It’s hard to believe that Saturday Night Live has been on the air for 858 shows and 44 seasons.
But in Season One, which premiered on October 11, 1975, there was no Saturday Night Live—it was called simply Saturday Night. On that first night, the host was comedian George Carlin.
A gap had opened up in NBC’s scheduling when Johnny Carson asked that his Best Of shows be broadcast on weeknights. And so NBC tasked producer Lorne Michaels with creating a replacement. Michaels put together a variety show of sketches, music and satire.
Key to the show’s success was the muti-talented ensemble cast, many of whom would become major stars in their own right. Season one’s cast—or “The Not Ready For Prime-Time Players,” as they were known—were Laraine Newman, John Belushi, Jane Curtin, Gilda Radner, Dan Aykroyd, Garrett Morris, and Chevy Chase.
But while the show was broadcast live at night on a Saturday, the SNL name was taken. NBC rival ABC’s Saturday Night Live with Howard Cosell had begun broadcasting just one month before NBC.

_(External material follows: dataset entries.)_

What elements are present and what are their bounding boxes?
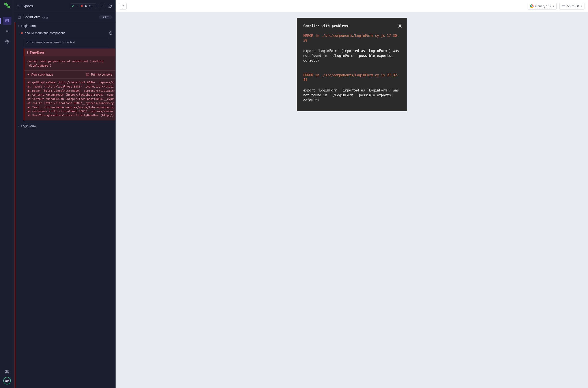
close-overlay-button[interactable]: X [398, 23, 402, 29]
stack-line: at <unknown> (http://localhost:8080/__cy… [27, 109, 115, 114]
reporter-header: Specs ✔ -- ✖ 6 -- [14, 0, 115, 12]
rerun-button[interactable] [107, 3, 113, 9]
command-icon [5, 369, 9, 374]
stack-line: at callFn (http://localhost:8080/__cypre… [27, 101, 115, 105]
chrome-icon [530, 4, 534, 8]
overlay-title: Compiled with problems: [303, 24, 400, 29]
chevron-down-icon: ▾ [581, 5, 582, 7]
viewport-selector[interactable]: 500x500 ▾ [559, 3, 585, 10]
list-check-icon [5, 29, 9, 33]
compile-error-overlay: X Compiled with problems: ERROR in ./src… [297, 18, 407, 111]
stack-line: at getDisplayName (http://localhost:8080… [27, 80, 115, 85]
pending-icon [89, 5, 92, 7]
suite-name: LoginForm [21, 124, 36, 128]
bang-icon: ! [27, 51, 28, 54]
svg-rect-12 [86, 73, 89, 76]
code-icon [5, 19, 9, 23]
stack-line: at mount (http://localhost:8080/__cypres… [27, 89, 115, 93]
chevron-right-icon: ▸ [18, 124, 19, 127]
aut-toolbar: Canary 102 ▾ 500x500 ▾ [116, 0, 588, 12]
test-status-pill: ✔ -- ✖ 6 -- [70, 3, 96, 9]
gear-icon [5, 40, 9, 44]
nav-settings[interactable] [3, 38, 11, 46]
chevron-down-icon: ▾ [553, 5, 554, 7]
print-to-console[interactable]: Print to console [86, 73, 112, 76]
svg-point-11 [111, 34, 111, 34]
browser-label: Canary 102 [535, 4, 551, 8]
error-message: Cannot read properties of undefined (rea… [24, 56, 115, 71]
print-console-label: Print to console [91, 73, 112, 76]
suite-row-closed[interactable]: ▸ LoginForm [15, 122, 115, 130]
file-icon [18, 15, 21, 19]
overlay-error-head: ERROR in ./src/components/LoginForm.cy.j… [303, 73, 400, 83]
reporter-title: Specs [23, 4, 33, 8]
error-header: ! TypeError [24, 48, 115, 56]
terminal-icon [86, 73, 89, 76]
spec-duration: 149ms [99, 15, 112, 19]
stack-line: at _mount (http://localhost:8080/__cypre… [27, 85, 115, 89]
spec-extension: .cy.js [41, 15, 49, 19]
stack-trace: at getDisplayName (http://localhost:8080… [24, 79, 115, 120]
chevron-down-icon: ▾ [27, 73, 29, 76]
stack-line: at Test.../driver/node_modules/mocha/lib… [27, 105, 115, 110]
stack-line: at PassThroughHandlerContext.finallyHand… [27, 114, 115, 118]
aut-panel: Canary 102 ▾ 500x500 ▾ X Compiled with p… [116, 0, 588, 388]
pending-count: -- [92, 4, 94, 8]
cypress-badge[interactable]: cy [3, 377, 11, 385]
suite-row-open[interactable]: ▾ LoginForm [15, 22, 115, 29]
overlay-error-head: ERROR in ./src/components/LoginForm.cy.j… [303, 33, 400, 43]
pass-count: -- [76, 4, 78, 8]
spec-name: LoginForm [23, 15, 40, 19]
view-stack-label: View stack trace [31, 73, 53, 76]
crosshair-icon [121, 4, 125, 8]
browser-selector[interactable]: Canary 102 ▾ [528, 3, 557, 10]
reporter-panel: Specs ✔ -- ✖ 6 -- LoginForm .cy.js 149ms… [14, 0, 116, 388]
overlay-error-body: export 'LoginForm' (imported as 'LoginFo… [303, 49, 400, 63]
toggle-stack-trace[interactable]: ▾ View stack trace [27, 73, 53, 76]
nav-specs[interactable] [3, 17, 11, 25]
stack-line: at Context.runnable.fn (http://localhost… [27, 97, 115, 101]
suite-name: LoginForm [21, 24, 36, 27]
overlay-error-body: export 'LoginForm' (imported as 'LoginFo… [303, 88, 400, 102]
error-actions: ▾ View stack trace Print to console [24, 71, 115, 79]
options-dropdown[interactable] [99, 3, 105, 9]
test-row[interactable]: ✕ should mount the component [15, 29, 115, 37]
app-logo [4, 3, 10, 8]
aut-viewport: X Compiled with problems: ERROR in ./src… [116, 12, 588, 388]
chevron-down-icon: ▾ [18, 24, 19, 27]
keyboard-shortcuts[interactable] [5, 369, 9, 374]
selector-playground-button[interactable] [119, 3, 127, 10]
svg-point-14 [122, 5, 124, 7]
viewport-label: 500x500 [567, 4, 579, 8]
test-title: should mount the component [25, 31, 65, 35]
chevron-down-icon [101, 5, 103, 7]
svg-point-3 [6, 41, 7, 43]
ruler-icon [562, 4, 565, 8]
error-block: ! TypeError Cannot read properties of un… [24, 48, 115, 120]
error-type: TypeError [30, 51, 44, 54]
refresh-icon [108, 4, 112, 8]
svg-point-4 [89, 5, 91, 7]
pending-group: -- [89, 4, 94, 8]
fail-count: 6 [85, 4, 87, 8]
stack-line: at Context.<anonymous> (http://localhost… [27, 93, 115, 97]
nav-runs[interactable] [3, 27, 11, 35]
pass-icon: ✔ [72, 4, 74, 8]
warning-icon [109, 31, 113, 35]
no-commands-message: No commands were issued in this test. [24, 38, 109, 46]
fail-icon: ✕ [21, 31, 23, 35]
nav-rail: cy [0, 0, 14, 388]
breadcrumb-icon [17, 4, 20, 8]
spec-file-header: LoginForm .cy.js 149ms [14, 12, 115, 22]
fail-icon: ✖ [80, 4, 83, 8]
test-body: ▾ LoginForm ✕ should mount the component… [15, 22, 115, 388]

Luckily for NBC, the Cosell show was an unmitigated flop—even described by its director as “one of the greatest disasters in the history of television.” ABC salvaged what they could by selling the rights to the SNL name to NBC in 1976.
The show was not an immediate smash, and some NBC executives wanted to cancel it. But it gathered a cult following with baby boomers, an audience stations were keen to attract.
Forty-four years later, it seems the decision to retain SNL was on the money.